Les effets d'une restriction de nourriture sur la mortalité à Copenhague pendant la Guerre

M. Hindhede, Laboratory for Nutrition Research (Laboratoire de recherche sur la nutrition), Copenhague, Danemark, 7 Fev. 1920.

EVU News, Numéro 1, 1996


Comme je l'ai déjà montré, le blocus mit les habitants du Danemark dans une situation très difficile. Nous importions plus de la moitié de nos céréales boulangères et une quantité considérable de mais et de tourteaux de lin pour le bétail. Pendant que le Danemark disposait seulement de la moitié de seigle et de pommes de terre par tête par rapport à l'Allemagne, le Danemark avait proportionnellement 2 fois plus de bétail.
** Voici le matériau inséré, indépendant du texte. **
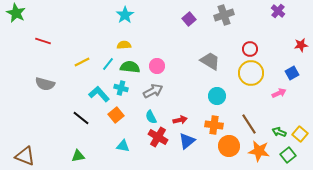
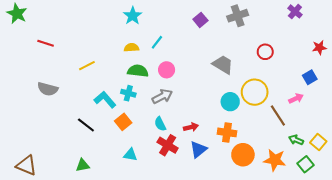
cyan line: (108, 64) -> (157, 42), moved
yellow circle: (251, 73) -> (255, 92), moved
brown line: (249, 124) -> (278, 115), moved

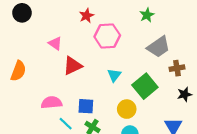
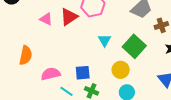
red triangle: (73, 66) -> (69, 17), moved
orange semicircle: (18, 71) -> (26, 55), moved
La raison de cet état avantageux était que le comité qui avait la charge de la répartition des récoltes entre humains et animaux (4 Avril 1917) était converti à des idées plus nouvelles sur la nutrition.

  1. Aucune attention n'était prêtée au minimum protéique : il était entendu que le minimum pour l'homme était si bas qu'il ne pouvait être atteint, les calories étaient suffisantes du moment qu'elles étaient fournies.
  2. Alors que la graisse était considérée comme un supplément très valable à l'alimentation, elle n'était pas considérée comme étant nécessaire.
  3. Le son était considéré comme une nourriture très valable, une nourriture très digeste pour l'homme.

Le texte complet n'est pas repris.